Appendix 2: Performance Misclassification Due to Chance
Methodological Considerations in Generating Provider Performance Score
This section contains background information on the concept of performance misclassification due to chance. We recommend this section to Chartered Value Exchange (CVE) stakeholders who are interested in learning why this concept is important and understanding how the following more commonly discussed topics relate to each other:
- Measurement error.
- Sample sizes.
For practical guidance on options for limiting the risk of performance misclassification, go to the section on Task Number 5. For a more detailed discussion of reliability and performance misclassification due to chance, we refer interested readers to two technical reports: The Reliability of Provider Profiling: A Tutorial by Adams,51 and Estimating Reliability and Misclassification in Physician Profiling by Adams, Mehrotra, and McGlynn.52
A. What is misclassification due to chance?
Any time performance is measured, there will always be some amount of random measurement error. The unavoidable presence of measurement error means that for every provider in a report, there is a certain probability that due to chance alone, performance is reported in the wrong class or category. In other words, any performance report that contains more than one category (i.e., a report that enables any kind of comparison between providers) will have some degree of misclassification due to chance.
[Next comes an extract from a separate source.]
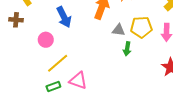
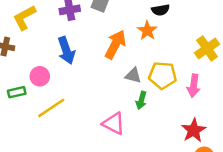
pink triangle: (78, 81) -> (114, 124), moved
green rectangle: (53, 86) -> (17, 92), moved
However, patients, providers, and other CVE stakeholders may want to limit the amount of misclassification due to chance. Reports with too much misclassification due to chance may mislead large numbers of patients, and providers may also be concerned about the impact of misclassification, as shown in Figure 3.
Unfortunately, it is impossible to know exactly which providers are misclassified due to chance alone. On the other hand, it generally is possible to know, for each provider, the risk (i.e., the probability) that performance is misclassified.
B. Why focus on the risk of misclassification due to chance?
Some CVE stakeholders may be familiar with the statistical concept of "reliability," which is related to misclassification. Reliability, which is more formally defined later in this appendix, can be conceptualized as the "signal-to-noise ratio" in measuring performance. With larger amounts of measurement "noise" (i.e., greater quantities of random measurement error), it becomes hard to discern the "signal" in performance data (i.e., which providers are truly higher performing and which are truly lower performing).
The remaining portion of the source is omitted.